- **Data for this task**
=== Section Start ===
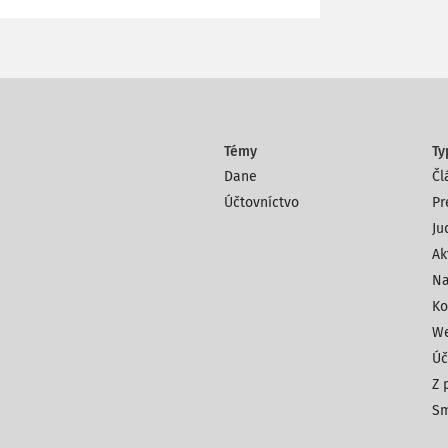
Témy
Ty
Dane
Čl
Účtovníctvo
Pr
Ju
Ak
Na
Ko
We
Úč
Z 
Sm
=== Section End ===
- **What needs to be done**
Your response must reproduce every line of the data exactly, with images omitted.

- **Solved exercise**
Témy
Ty
Dane
Čl
Účtovníctvo
Pr
Ju
Ak
Na
Ko
We
Úč
Z 
Sm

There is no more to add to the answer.